Task
From the line containing "THIẾT BỊ KHOA HỌC" to the final line of the entries, copy each line exactly. Pictures stay out.

== Supplied material

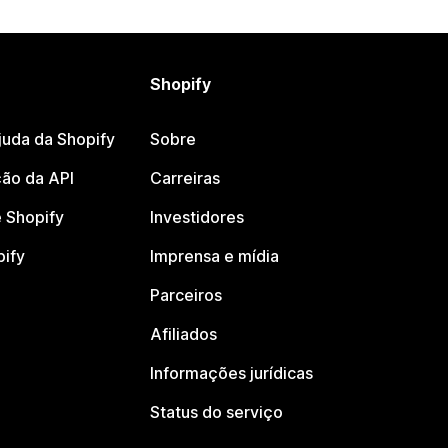
Shopify
juda da Shopify
Sobre
ão da API
Carreiras
 Shopify
Investidores
pify
Imprensa e mídia
Parceiros
Afiliados
Informações jurídicas
Status do serviço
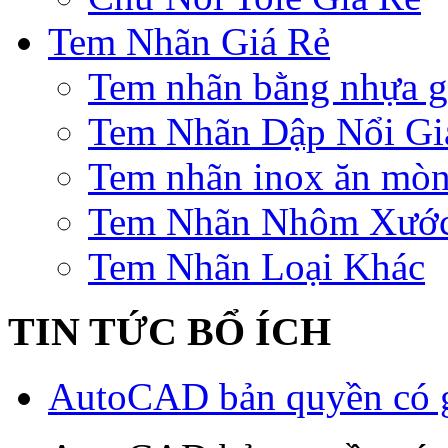
Tem Nhãn Giá Rẻ
Tem nhãn bằng nhựa gi
Tem Nhãn Dập Nổi Gi
Tem nhãn inox ăn mò
Tem Nhãn Nhôm Xướ
Tem Nhãn Loại Khác
TIN TỨC BỔ ÍCH
AutoCAD bản quyền có gì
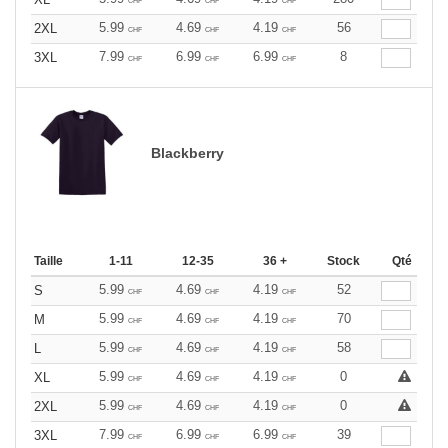
CHF
CHF
CHF
5.99
4.69
4.19
56
2XL
CHF
CHF
CHF
7.99
6.99
6.99
8
3XL
CHF
CHF
CHF
Blackberry
Taille
1-11
12-35
36 +
Stock
Qté
5.99
4.69
4.19
52
S
CHF
CHF
CHF
5.99
4.69
4.19
70
M
CHF
CHF
CHF
5.99
4.69
4.19
58
L
CHF
CHF
CHF
5.99
4.69
4.19
0
XL
CHF
CHF
CHF
5.99
4.69
4.19
0
2XL
CHF
CHF
CHF
7.99
6.99
6.99
39
3XL
CHF
CHF
CHF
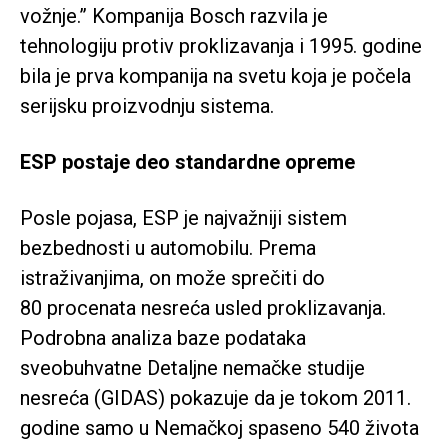
vožnje.” Kompanija Bosch razvila je
tehnologiju protiv proklizavanja i 1995. godine
bila je prva kompanija na svetu koja je počela
serijsku proizvodnju sistema.
ESP postaje deo standardne opreme
Posle pojasa, ESP je najvažniji sistem
bezbednosti u automobilu. Prema
istraživanjima, on može sprečiti do
80 procenata nesreća usled proklizavanja.
Podrobna analiza baze podataka
sveobuhvatne Detaljne nemačke studije
nesreća (GIDAS) pokazuje da je tokom 2011.
godine samo u Nemačkoj spaseno 540 života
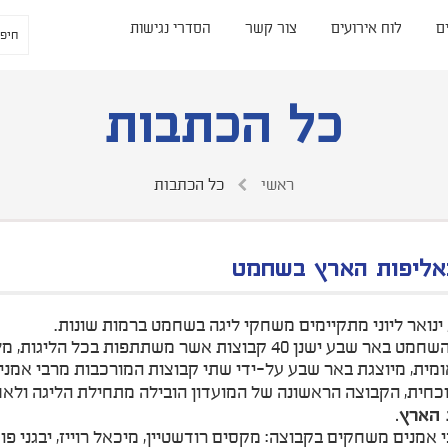
ם
לוח אירועים
צור קשר
הסדרי נגישות
כל הכתבות
ראשי
כל הכתבות
אליפות הארץ בשחמט
 ינואר ליוני מתקיימים משחקי ליגה בשחמט ברמות שונות.
4 קבוצות אשר משתתפות בכל הליגות, מליגה לאומית (ליגת על) ועד לליגת נוער.
ומית, מיוצגת באר שבע על-ידי שתי קבוצות המורכבות מרבי אמנים
כחית, הקבוצה הראשונה של המועדון הובילה מתחילת הליגה ולאחר שניצ
 הארץ.
אמנים משחקים בקבוצה: מקסים רודשטיין, מיכאל רוייז, יבגני פוסט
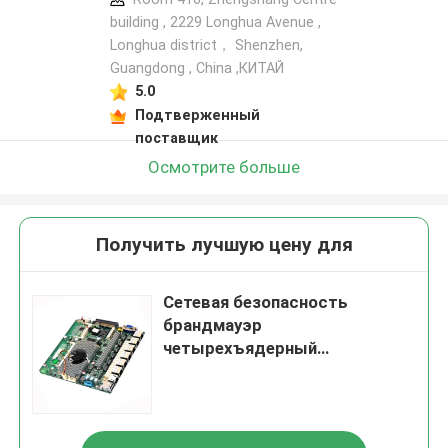
building , 2229 Longhua Avenue ,
Longhua district， Shenzhen,
Guangdong , China ,КИТАЙ
5.0
Подтверженный
поставщик
Осмотрите больше
Получить лучшую цену для
Сетевая безопасность
брандмауэр
четырехъядерный
маршрутизатор J1900 6 Lan
Mini Itx pfsense материнской
платы брандмауэра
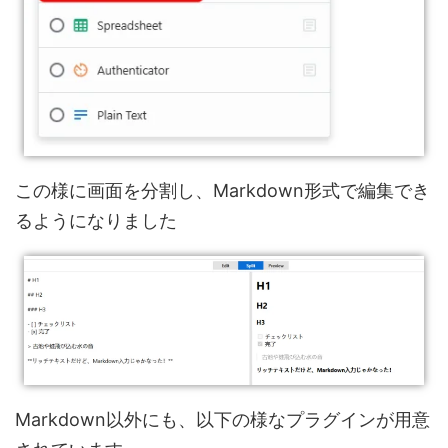
この様に画面を分割し、Markdown形式で編集でき
るようになりました
Markdown以外にも、以下の様なプラグインが用意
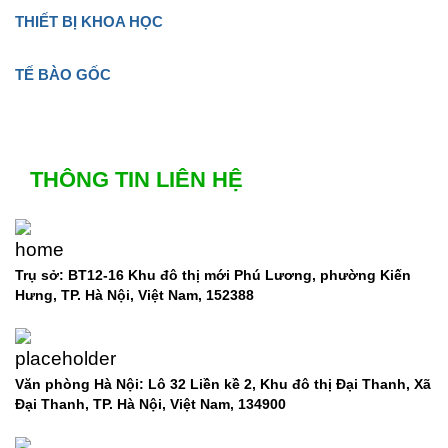
THIẾT BỊ KHOA HỌC
TẾ BÀO GỐC
THÔNG TIN LIÊN HỆ
Trụ sở: BT12-16 Khu đô thị mới Phú Lương, phường Kiến
Hưng, TP. Hà Nội, Việt Nam, 152388
Văn phòng Hà Nội: Lô 32 Liền kề 2, Khu đô thị Đại Thanh, Xã
Đại Thanh, TP. Hà Nội, Việt Nam, 134900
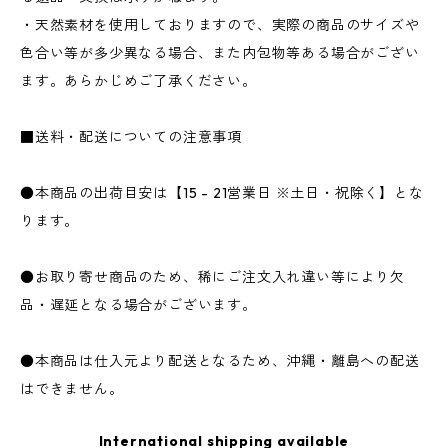
・天然素材を使用しておりますので、実際の商品のサイズや
色合い等が多少異なる場合、また内包物等ある場合がござい
ます。あらかじめご了承ください。
■送料・配送についての注意事項
●本商品の出荷目安は【15 - 21営業日 ※土日・祝除く】とな
ります。
●お取り寄せ商品のため、稀にご注文入れ違い等により欠
品・遅延となる場合がございます。
●本商品は仕入元より配送となるため、沖縄・離島への配送
はできません。
International shipping available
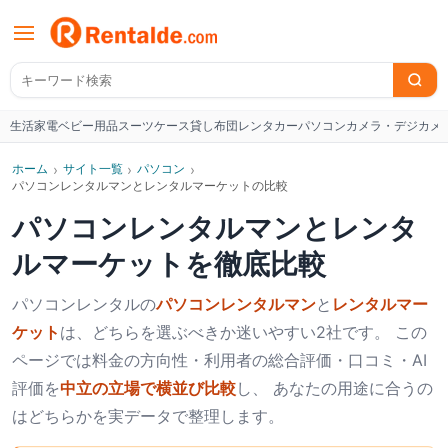
生活家電
ベビー用品
スーツケース
貸し布団
レンタカー
パソコン
カメラ・デジカメ
W
ホーム
›
サイト一覧
›
パソコン
›
パソコンレンタルマンとレンタルマーケットの比較
パソコンレンタルマン
と
レンタ
ルマーケット
を徹底比較
パソコン
レンタルの
パソコンレンタルマン
と
レンタルマー
ケット
は、どちらを選ぶべきか迷いやすい2社です。 この
ページでは料金の方向性・利用者の総合評価・口コミ・AI
評価を
中立の立場で横並び比較
し、 あなたの用途に合うの
はどちらかを実データで整理します。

====

Result
THIẾT BỊ KHOA HỌC
TẾ BÀO GỐC
THÔNG TIN LIÊN HỆ
Trụ sở: BT12-16 Khu đô thị mới Phú Lương, phường Kiến
Hưng, TP. Hà Nội, Việt Nam, 152388
Văn phòng Hà Nội: Lô 32 Liền kề 2, Khu đô thị Đại Thanh, Xã
Đại Thanh, TP. Hà Nội, Việt Nam, 134900
・天然素材を使用しておりますので、実際の商品のサイズや
色合い等が多少異なる場合、また内包物等ある場合がござい
ます。あらかじめご了承ください。
■送料・配送についての注意事項
●本商品の出荷目安は【15 - 21営業日 ※土日・祝除く】とな
ります。
●お取り寄せ商品のため、稀にご注文入れ違い等により欠
品・遅延となる場合がございます。
●本商品は仕入元より配送となるため、沖縄・離島への配送
はできません。
International shipping available
生活家電
ベビー用品
スーツケース
貸し布団
レンタカー
パソコン
カメラ・デジカメ
W
ホーム
›
サイト一覧
›
パソコン
›
パソコンレンタルマンとレンタルマーケットの比較
パソコンレンタルマン
と
レンタ
ルマーケット
を徹底比較
パソコン
レンタルの
パソコンレンタルマン
と
レンタルマー
ケット
は、どちらを選ぶべきか迷いやすい2社です。 この
ページでは料金の方向性・利用者の総合評価・口コミ・AI
評価を
中立の立場で横並び比較
し、 あなたの用途に合うの
はどちらかを実データで整理します。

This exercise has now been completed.